Nate’s hands return down to the small of Sully’s back, again to the mass of raised welts thicker and more tactile than the rest, “And these?”

Sully pauses, on the precipice of another embellished tale, but he flounders on coming up with anything quick enough.

“My old man,” Sully states simply. Just saying it makes him want a cigar. 

Nate can feel the tone shift like a drop in temperature, and he knows he won’t be able to keep Sully sitting down like the first couple of times when all the signs pointed to stop. As usual he pushed too far, never knows when to let up, always has to go farther. But he doesn’t want this to be the defining moment of this strange, warm experience. 

Nate feels time running out, so he steps forward, presses his forehead into the back of Sully’s neck, and softly presses his lips on the top most edge of the stitches he’d just roughly knotted off.

It’s a quick kiss, and Sully only has a few moments feeling the rabbit-fast heart beating against his spine before Nate disconnects. The space feels cold with the absence, and that is what Sully notices the most, not the fumbled kiss meant to be a myriad of things or nothing at all.

“Let’s see how you did,” he says, finally out of the chair and walking to the small bathroom without looking at Nate. 

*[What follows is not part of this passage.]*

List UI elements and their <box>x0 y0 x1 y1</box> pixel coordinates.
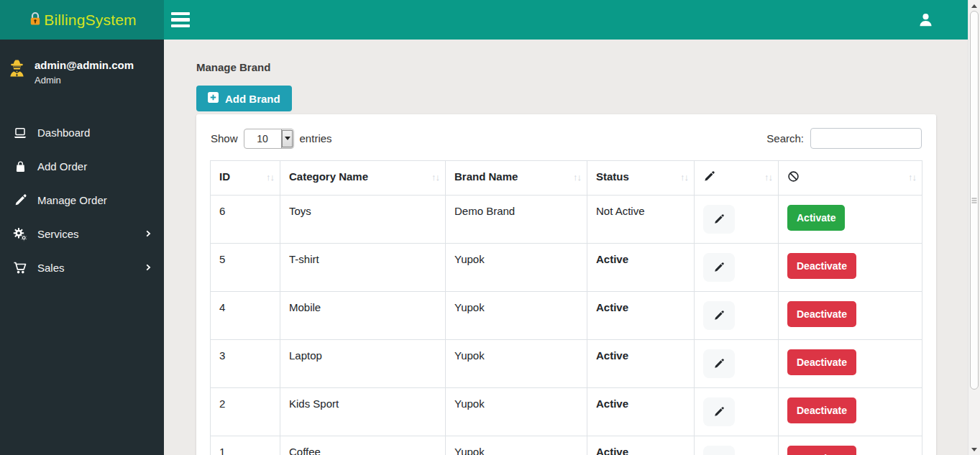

The overhead light crackles on after a three second strobe show, and Sully sees himself in the mirror, sees Nate like a little ghost with his arms wrapped tight against his chest, staring at the back of Sully’s head like it’ll disappear if he looked away.

Sully turns, peering over his shoulder and straining his neck to inspect the stitches which created this whole situation reflected in the cracked surface.

“A kiss to make it all better, huh?” Sully offers, trying to sound as much at ease as possible. It’s an explanation they can agree on — a tacit, and safe meaning, “I see why you’d need the extra touch.”

Nate responds whip quick as usual.

“With your luck,” Nate says, and smiles, “you need all the help you can get.”


End file.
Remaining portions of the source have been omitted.